Many of Bajagić’s works initially struck me as running the risk of avant-gardism. In Greenberg’s terms: “With avant-gardism, the shocking, scandalizing, startling, the mystifying and confounding, became embraced as ends in themselves and no longer regretted as initial side effects of artistic newness that would wear off with familiarity.” [10] The key is artistic newness: he is not simply thinking of shocking subject matter. Bajagić’s works are certainly not isolated and impotent in dull pseudo-intellectualism the way a Duchampian artwork is: they are not a banana duct-taped to the wall. With this in mind, they are far closer to Benjamin’s characterization of Dada: “an instrument of baliatics”— they demand to be confronted with sharp attention. In other words, Bajagić’s works might have come closer to a true avant-garde, if only the conditions of our historical moment permitted such a thing. But paradoxically, the bleakness of Bajagić’s scenery draws it nearer to an objectification of beauty. It offers up reflection, in spite, or rather because of, the severe resistance viewers harbor towards it. If such reflection might lead to critical insight, to say nothing of emancipation, the artwork should be defended against the most vapid of contemporary cultural authoritarianism. As Baudelaire recognized following 1848, there was an objective crisis, a contradiction in morality and judgement: “When horror [came] the way that beauty went.” [11] Those who refused to admit it were two-faced in their sanctimoniousness. They were the ones who claimed justice and rights, and yet were in the same stroke the most irreverent towards them. One must admit everything, concede nothing. //
Thanks to Gabriel Almieda for his review and critical feedback of my initial draft, I lean on his suggestions on a few occasions.
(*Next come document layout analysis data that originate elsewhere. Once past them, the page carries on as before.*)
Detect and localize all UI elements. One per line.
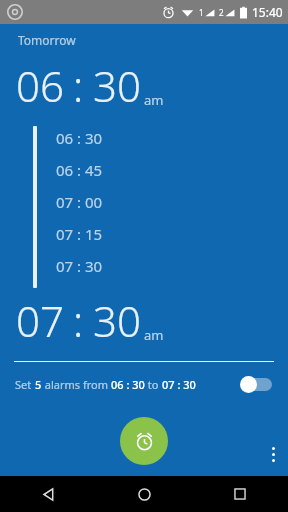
staticText: : bbox=[77, 192, 82, 212]
staticText: 30 bbox=[85, 256, 103, 276]
button[interactable]: 07 bbox=[56, 250, 288, 282]
staticText: 07 : 30 bbox=[162, 377, 196, 392]
staticText: 07 bbox=[16, 292, 64, 349]
staticText: 06 bbox=[56, 160, 74, 180]
staticText: : bbox=[73, 292, 84, 349]
staticText: am bbox=[144, 326, 164, 344]
staticText: 5 bbox=[35, 377, 42, 392]
button[interactable]: 06 bbox=[56, 122, 288, 154]
button[interactable]: Recent apps bbox=[192, 476, 288, 512]
staticText: 1 bbox=[199, 7, 204, 18]
button[interactable]: Toggle alarms bbox=[239, 373, 275, 395]
staticText: 06 : 30 bbox=[111, 377, 145, 392]
staticText: 2 bbox=[219, 7, 224, 18]
staticText: Tomorrow bbox=[18, 32, 76, 48]
staticText: Set bbox=[15, 377, 35, 392]
staticText: 00 bbox=[85, 192, 103, 212]
staticText: : bbox=[77, 224, 82, 244]
button[interactable]: 07 bbox=[56, 218, 288, 250]
staticText: : bbox=[77, 128, 82, 148]
button[interactable]: Home bbox=[96, 476, 192, 512]
staticText: 45 bbox=[85, 160, 103, 180]
button[interactable]: Add alarm bbox=[120, 417, 168, 465]
button[interactable]: Back bbox=[0, 476, 96, 512]
staticText: : bbox=[77, 160, 82, 180]
button[interactable]: 06 bbox=[56, 154, 288, 186]
staticText: 06 bbox=[56, 128, 74, 148]
staticText: : bbox=[73, 57, 84, 114]
button[interactable]: More options bbox=[262, 440, 284, 468]
staticText: 30 bbox=[93, 292, 141, 349]
staticText: 07 bbox=[56, 256, 74, 276]
button[interactable]: 07 bbox=[56, 186, 288, 218]
staticText: to bbox=[145, 377, 162, 392]
staticText: am bbox=[144, 91, 164, 109]
staticText: 30 bbox=[85, 128, 103, 148]
staticText: 07 bbox=[56, 192, 74, 212]
staticText: 06 bbox=[16, 57, 64, 114]
staticText: 15:40 bbox=[252, 4, 283, 20]
staticText: : bbox=[77, 256, 82, 276]
staticText: 15 bbox=[85, 224, 103, 244]
staticText: 07 bbox=[56, 224, 74, 244]
staticText: 30 bbox=[93, 57, 141, 114]
staticText: alarms from bbox=[42, 377, 111, 392]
*Title comes from English translation of the 6th line of Charles Baudelaire’s Réversibilité: “Ange plein de bonté, connaissez-vous la haine?” See Charles Baudelaire, Fleurs du Mal, trans. F.P. Sturm and W.J. Robertson.
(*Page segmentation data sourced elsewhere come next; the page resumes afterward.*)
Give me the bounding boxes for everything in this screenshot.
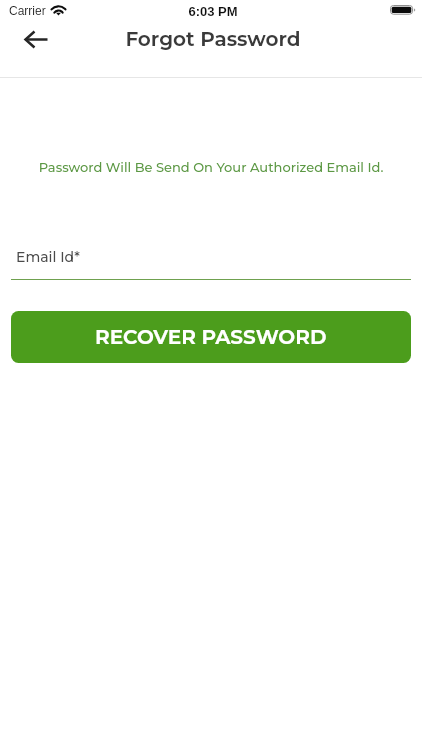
staticText: Password Will Be Send On Your Authorized…	[0, 159, 422, 175]
staticText: 6:03 PM	[2, 4, 422, 19]
staticText: RECOVER PASSWORD	[95, 325, 327, 349]
staticText: Email Id*	[16, 248, 80, 265]
staticText: Forgot Password	[2, 27, 422, 51]
staticText: Carrier	[9, 4, 46, 17]
button[interactable]: RECOVER PASSWORD	[11, 311, 411, 363]
button[interactable]: Back	[12, 18, 60, 60]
[1] “Artist Darja Bajagic Alleges Censorship of Work Featuring Swastika and References to Nazism,” ARTnews, May 31, 2016.
[2] Walter Benjamin, “Baudelaire” in The Writer of Modern Life: Essays on Charles Baudelaire, (Belknap Press, 2006).
[3] Walter Benjamin, “Experience and Poverty,” 1933.
[4] See the coverage of an incident involving Boyd Rice and Bajagic’s two-person show in 2018. This is not the first time Bajagic’s work has been censored. It is telling that the author of this article, too, was intimidated into accepting an uncritical condemnation of the artists: Cody Delisraty, "Should a Gallery Show the Art of Someone with Hateful Politics?" Frieze, September 14, 2018.
[5] Theodor Adorno, “Culture Industry Reconsidered” in The Culture Industry (Routledge Press, 1991).
[6] See Clement Greenberg, “Counter-Avant-Garde,” 1971.
[7] Wilhelm Reich, “Ideology as Material Power” in The Mass Psychology of Fascism (1980).
[8] Max Vasmer, “Etymological Dictionary of the Russian Language,” 1950.
[9] See Adorno's “Theses Against Occultism,” 1946-7.
[10]Greenberg, “Counter-Avant-Garde,” 1971.
[11] A peculiar English translation from Charles Baudelaire’s poem Danse macabre, which nonetheless comports with Baudelaire’s attitude, even if the accuracy of the translation is questionable. From the last line of the eleventh stanza: “Qui fait le dégoûté montre qu'il se croit beau.” See Charles Baudelaire, Fleurs du Mal, trans. F.P. Sturm and W.J. Robertson.